Learning is more than just exposure to content it is for students to arouse in their own inquiries. It is the independent connection of the curriculum with students skills and to cultivate their own giftedness and identify their self-development of their personal leadership when collaborating and finding out of what they are capable of doing.
I am sharing two classes that pursued sustainability on structures. One class, I worked with two blocks a day and another class I saw once a day.

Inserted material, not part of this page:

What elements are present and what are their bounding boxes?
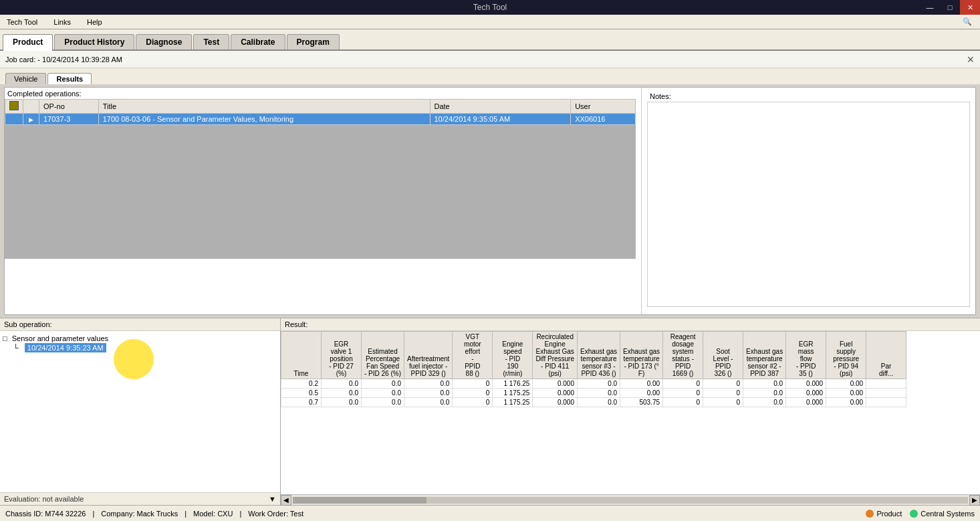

The learners who I saw twice a day decided to define their own sustainable structures. The following self-lead inquiries were persevered by the students:
- Three teams focused on the classroom flexible seating
- A group on proper recycling of the school bins
- Another on a scientific solution for decomposing and recycling plastics
- Two students tackled a city problem of the Prince of Wales bridge
- A team focused on electric cars for the city of Ottawa Police
The learners who I saw only once a day for Science and Social Studies, all completed designing their own hydroponics structures for sustainability. The project developed from geography on natural resources and water with the problem in Cape Town disaster of zero water. Thanks to the Ottawa Catholic School Board for enriching and personalizing teachers' learning by providing experiential learning fund. The Science department approved the funding for this project, all materials and electronics were covered.
The video captures the process from provoking to the designing.
More of the students evidence of the process from planning to the science and reflecting on the 6C's.
The process had many layers in which students guided their own decisions. Not only the design thinking process, also thinking models from Rotman I-Think like the Causal Model, the Pro Pro model and the Ladder of Inference to come up with better solutions or unpack the causes and factors as well as interpreting the collected evidence of the process and the data from the end user. The process is never linear, many teams ideated their ideas in order to be realistic for taking actions and creating prototypes. The following are the specifics of the process:
- Defining the problem - Why is it important to pursue?
- Developing the empathy map- Who are they empathizing with, why and how meaningful is it?
- Steps to achieve it-from research, to contacting experts, the necessary technology for use
- Actions of how to achieve it, from determining the how and the time to achieve it, also getting feedback from an end user.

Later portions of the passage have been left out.